Idź w chwale, z wysoko podniesionym czołem i nie obawiaj się zła. Niewinni są bezpieczni, ponieważ współdzielą swoją niewinność. Nic co widzą, nie jest szkodliwe, gdyż ich świadomość prawdy uwalnia wszystko od iluzji szkodliwości a to, co wydawało się szkodliwe, teraz lśni w swej niewinności, uwolnione od grzechu i lęku - szczęśliwie przywrócone miłości. Niewinni współdzielą moc miłości ponieważ przyglądali się niewinności. I każdy błąd znika, gdyż niewinni go nie widzą. Kto szuka chwały znajduje ją tam, gdzie ona jest. Gdzieżby indziej miałaby chwała być, jak nie w niewinnych?

Nie pozwól tym małym przeszkodom zepchnąć się do małości. Niewinność nie przyciąga winy. Pomyśl, jak szczęśliwy jest świat, który przemierzasz z prawdą obok siebie! Nie porzucaj tego świata wolności dla małego westchnienia iluzji grzechu, ani dla malutkiego drżenia spowodowanego urokiem winy. Czyż chciałbyś dla tych wszystkich bezsensownych rozrywek odłożyć na bok Niebo? Twoje przeznaczenie i cel są daleko poza pokusami tego świata, w miejscu przeczystym, gdzie małość nie istnieje. Twój cel pozostaje w sprzeczności z wszelkiego rodzaju małością. A więc jest także w sprzeczności z grzechem.

Nie pozwólmy małości wodzić Syna Bożego na pokuszenie. Chwała Syna Bożego jest ponad tymi przyziemnymi sprawami, niezmierzona i bezczasowa jak wieczność. Nie pozwól, aby czas wprowadzał zakłócenia do tego jak widzisz Syna Bożego. Nie pozostawiaj go przestraszonym i samotnym w swej pokusie, ale pomóż mu wznieść się wzwyż i spostrzec światło, którego jest częścią. Twoja niewinność będzie mu oświetlać drogę, i w ten sposób twoja droga będzie chroniona i utrzymywana w twej świadomości. Gdyż kto mógłby znać swą chwałę i jednocześnie spostrzegać małych i słabych wokół siebie? Kto mógłby przemierzać drżącym krokiem przerażający świat i jednocześnie uświadamiać sobie, że świeci nad nim chwała Nieba?

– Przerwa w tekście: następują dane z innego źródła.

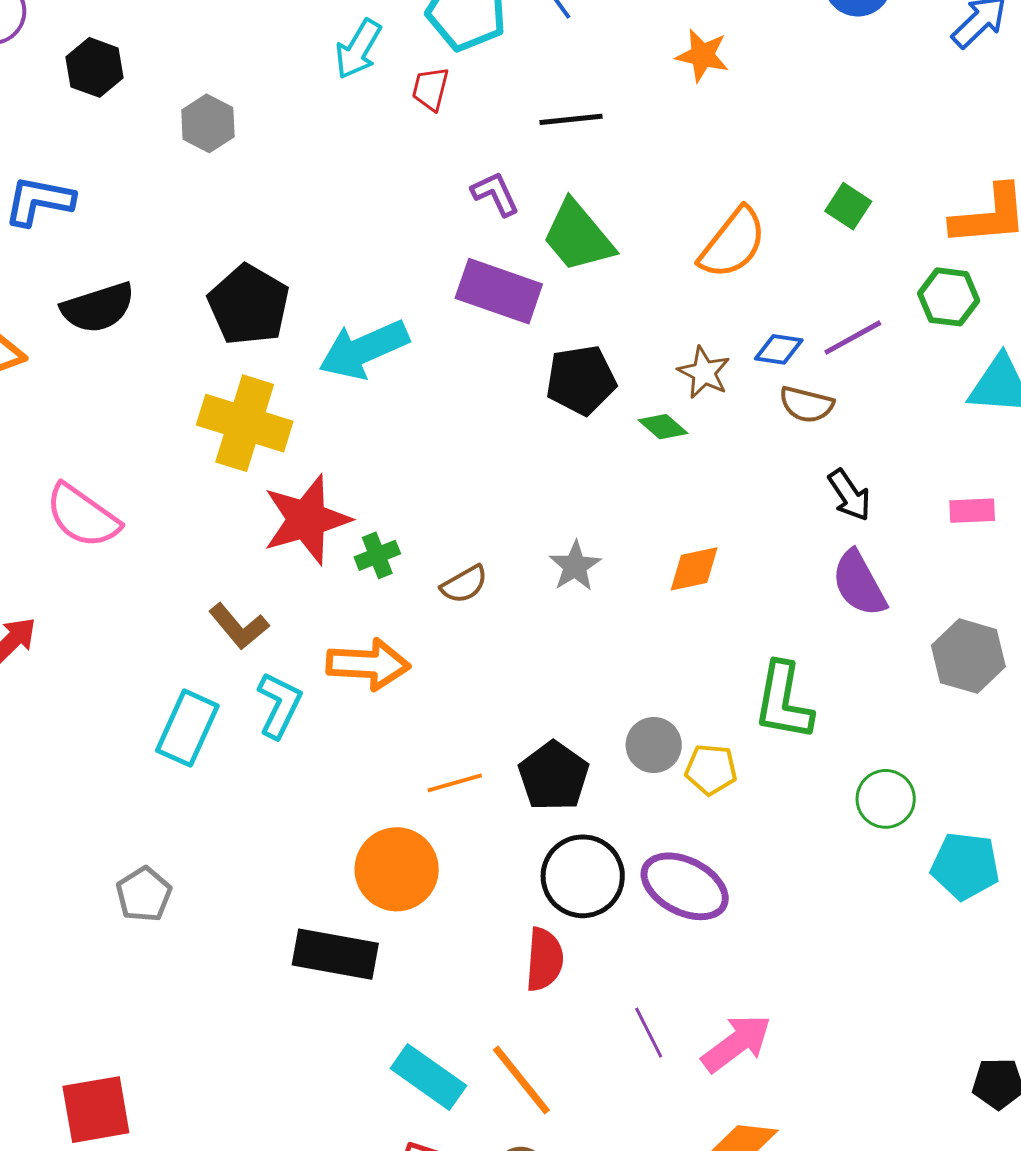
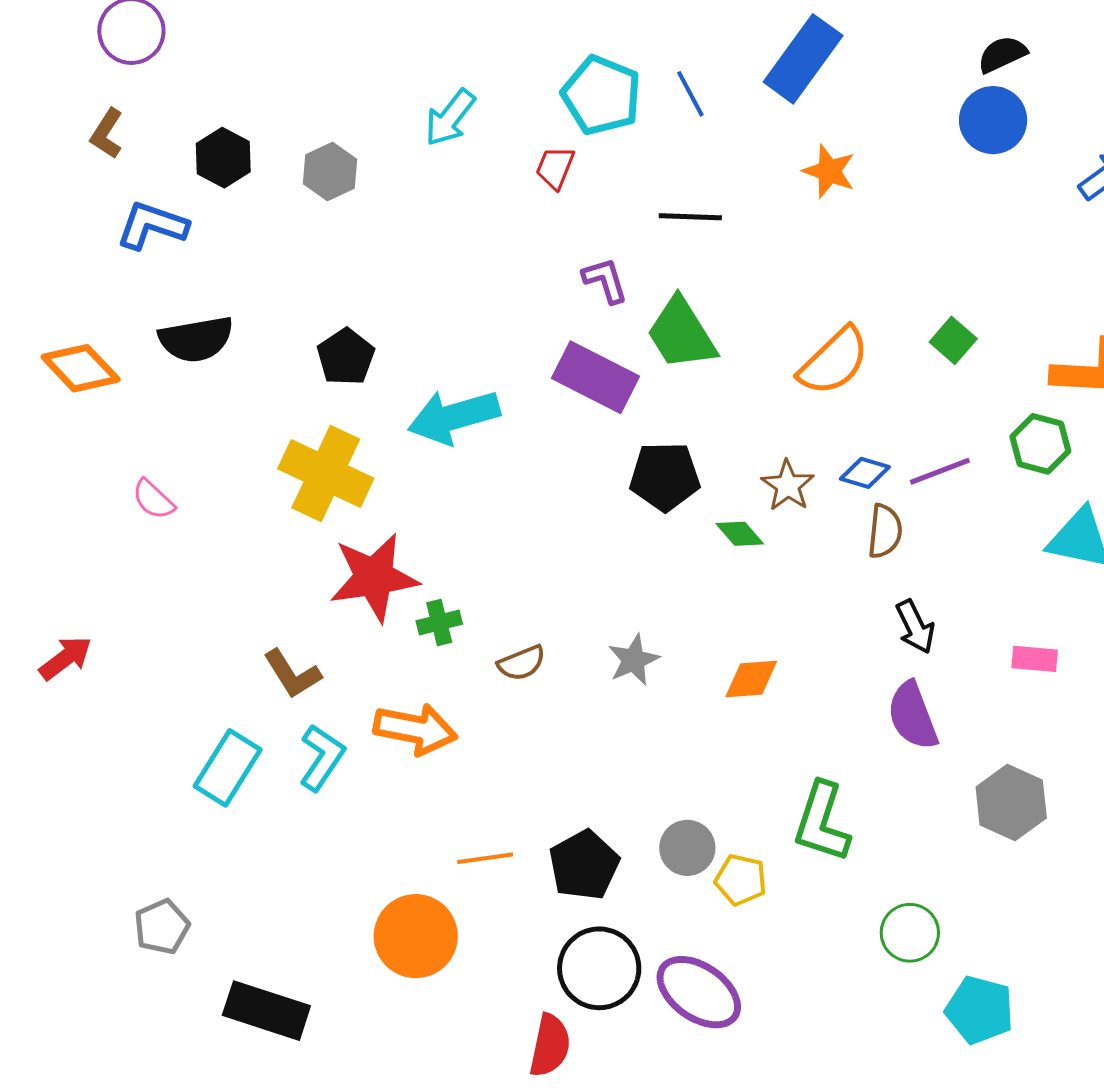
cyan arrow: (358, 49) -> (450, 118), moved
black hexagon: (95, 67) -> (223, 158), moved
black pentagon: (249, 305) -> (346, 357), size x0.7
brown semicircle: (806, 405) -> (885, 531), turned -106
pink semicircle: (83, 516) -> (153, 499), moved, size x0.6
black rectangle: (335, 954) -> (266, 1011), moved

Wszystko wokół ciebie jest częścią ciebie. Spójrz na to z miłością i ujrzyj w tym światło niebios. Wtedy zrozumiesz, że wszystko to jest dane tobie. Świat będzie mienił się i jaśniał w życzliwym przebaczeniu, a wszystko co kiedyś uważałeś za grzeszne, teraz będzie interpretowane inaczej, jako część Nieba. Jak pięknie jest wędrować temu kto jest czysty, odkupiony i szczęśliwy, poprzez świat potrzebujący odkupienia, którym go twoja niewinność obdarza. Cóż mógłbyś cenić bardziej niż to? Albowiem tu jest twoje zbawienie i twoja wolność. A musi być ona całkowita, jeśli chcesz ją rozpoznać.